*Problem description*. Copy the first line of the entries below and every line after it through the line containing "opóki opieramy się". Do not include pictures.

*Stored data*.
Segment Open

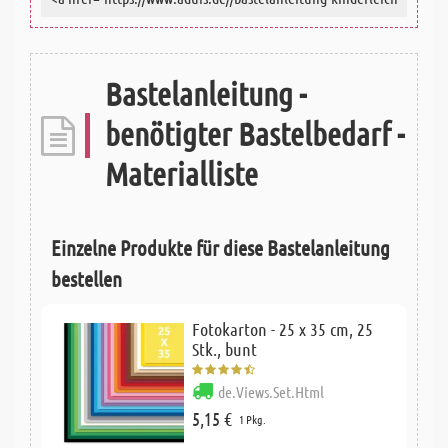
Bastelanleitung -
benötigter Bastelbedarf -
Materialliste
Einzelne Produkte für diese Bastelanleitung
bestellen
Fotokarton - 25 x 35 cm, 25
Stk., bunt
de.Views.Set.Html
5,15 €
1 Pkg.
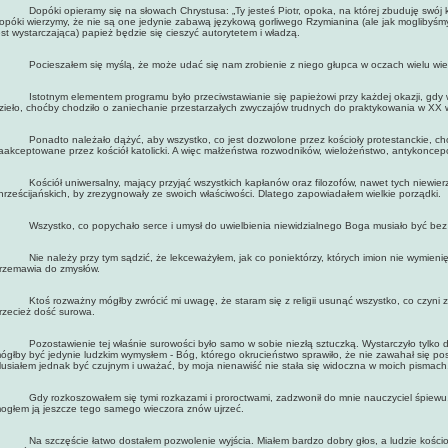
opóki opieramy się na słowach Chrystusa: „Ty jesteś Piotr, opoka, na której zbuduję swój koś
opóki wierzymy, że nie są one jedynie zabawą językową gorliwego Rzymianina (ale jak moglibyśm
est wystarczająca) papież będzie się cieszyć autorytetem i władzą.
ocieszałem się myślą, że może udać się nam zrobienie z niego głupca w oczach wielu wie
stotnym elementem programu było przeciwstawianie się papieżowi przy każdej okazji, gdy w
zieło, choćby chodziło o zaniechanie przestarzałych zwyczajów trudnych do praktykowania w XX 
onadto należało dążyć, aby wszystko, co jest dozwolone przez kościoły protestanckie, cho
aakceptowane przez kościół katolicki. A więc małżeństwa rozwodników, wielożeństwo, antykoncepc
ościół uniwersalny, mający przyjąć wszystkich kapłanów oraz filozofów, nawet tych niewier
hrześcijańskich, by zrezygnowały ze swoich właściwości. Dlatego zapowiadałem wielkie porządki.
szystko, co popychało serce i umysł do uwielbienia niewidzialnego Boga musiało być bez li
ie należy przy tym sądzić, że lekceważyłem, jak co poniektórzy, których imion nie wymienię, z
rzemawia do zmysłów.
toś rozważny mógłby zwrócić mi uwagę, że staram się z religii usunąć wszystko, co czyni z ni
rzecież dość surowa.
ozostawienie tej właśnie surowości było samo w sobie niezłą sztuczką. Wystarczyło tylko dy
ógłby być jedynie ludzkim wymysłem - Bóg, którego okrucieństwo sprawiło, że nie zawahał się po
usiałem jednak być czujnym i uważać, by moja nienawiść nie stała się widoczna w moich pismach
dy rozkoszowałem się tymi rozkazami i proroctwami, zadzwonił do mnie nauczyciel śpiewu. Zn
ogłem ją jeszcze tego samego wieczora znów ujrzeć.
a szczęście łatwo dostałem pozwolenie wyjścia. Miałem bardzo dobry głos, a ludzie kościoła 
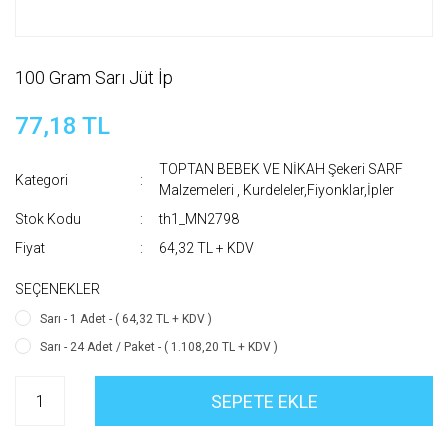
100 Gram Sarı Jüt İp
77,18 TL
TOPTAN BEBEK VE NİKAH Şekeri SARF
Kategori
Malzemeleri
,
Kurdeleler,Fiyonklar,İpler
Stok Kodu
th1_MN2798
Fiyat
64,32 TL + KDV
SEÇENEKLER
Sarı - 1 Adet - ( 64,32 TL + KDV )
Sarı - 24 Adet / Paket - ( 1.108,20 TL + KDV )
SEPETE EKLE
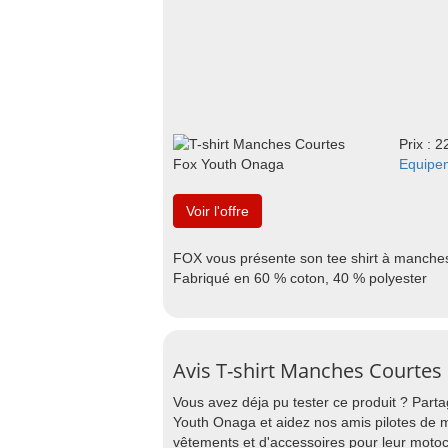
Prix : 2
Equipe
Voir l'offre
FOX vous présente son tee shirt à manches
Fabriqué en 60 % coton, 40 % polyester
Avis T-shirt Manches Courtes
Vous avez déja pu tester ce produit ? Part
Youth Onaga et aidez nos amis pilotes de m
vêtements et d'accessoires pour leur motoc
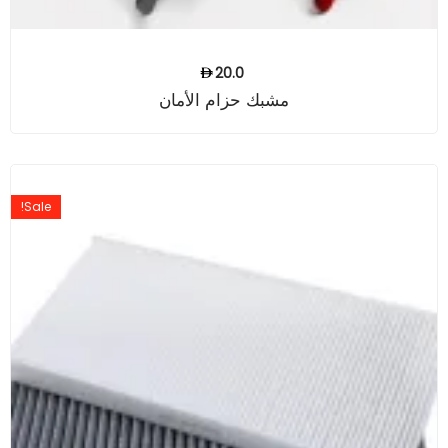
20.0
مشبك حزام الأمان
Sale!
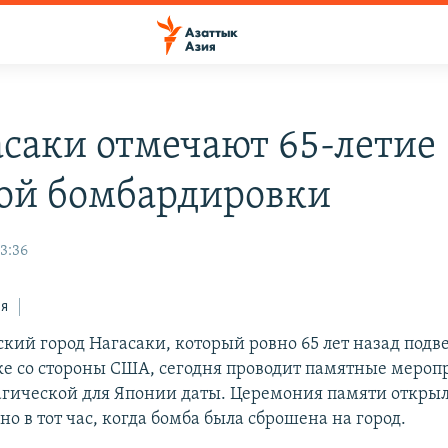
асаки отмечают 65-летие
ой бомбардировки
13:36
ся
ий город Нагасаки, который ровно 65 лет назад подв
е со стороны США, сегодня проводит памятные мероп
рагической для Японии даты. Церемония памяти откры
о в тот час, когда бомба была сброшена на город.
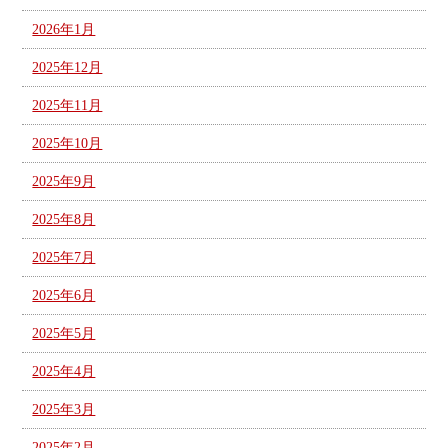
2026年1月
2025年12月
2025年11月
2025年10月
2025年9月
2025年8月
2025年7月
2025年6月
2025年5月
2025年4月
2025年3月
2025年2月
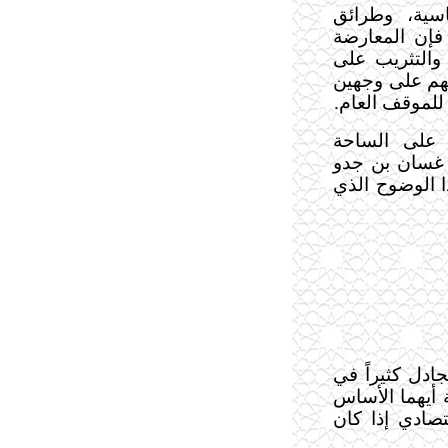
اسية، وطرائق
فإن المعارضة
والتثريب على
فهم على وجهين
للموقف العام.
ل على الساحة
 غسان بن جدو
 الوضوح الذي
ادل كثيراً في
 أيهما الأساس
تصادي إذا كان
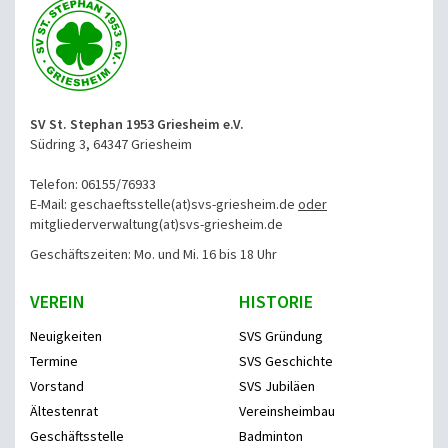
SV St. Stephan 1953 Griesheim e.V.
Südring 3, 64347 Griesheim
Telefon: 06155/76933
E-Mail: geschaeftsstelle(at)svs-griesheim.de
oder
mitgliederverwaltung
(at)svs-griesheim.de
Geschäftszeiten: Mo. und Mi. 16 bis 18 Uhr
VEREIN
HISTORIE
Neuigkeiten
SVS Gründung
Termine
SVS Geschichte
Vorstand
SVS Jubiläen
Ältestenrat
Vereinsheimbau
Geschäftsstelle
Badminton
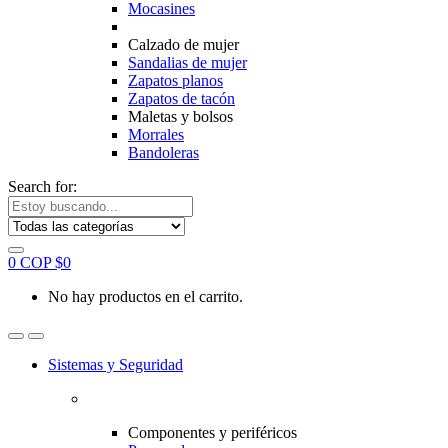
Mocasines
Calzado de mujer
Sandalias de mujer
Zapatos planos
Zapatos de tacón
Maletas y bolsos
Morrales
Bandoleras
Search for:
0
COP $
0
No hay productos en el carrito.
Sistemas y Seguridad
Componentes y periféricos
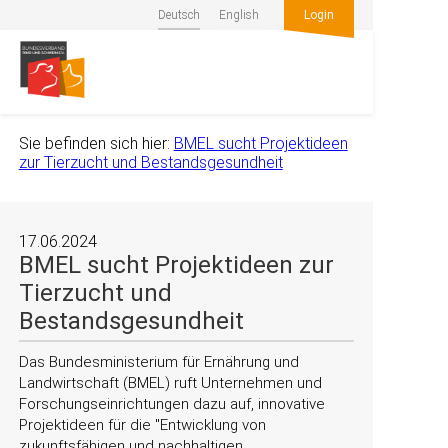
Deutsch
English
Login
Sie befinden sich hier:
BMEL sucht Projektideen
zur Tierzucht und Bestandsgesundheit
17.06.2024
BMEL sucht Projektideen zur
Tierzucht und
Bestandsgesundheit
Das Bundesministerium für Ernährung und
Landwirtschaft (BMEL) ruft Unternehmen und
Forschungseinrichtungen dazu auf, innovative
Projektideen für die
Entwicklung von
zukunftsfähigen und nachhaltigen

Segment Closed

*Finished task*.
Bastelanleitung -
benötigter Bastelbedarf -
Materialliste
Einzelne Produkte für diese Bastelanleitung
bestellen
Fotokarton - 25 x 35 cm, 25
Stk., bunt
de.Views.Set.Html
5,15 €
1 Pkg.
opóki opieramy się na słowach Chrystusa: „Ty jesteś Piotr, opoka, na której zbuduję swój koś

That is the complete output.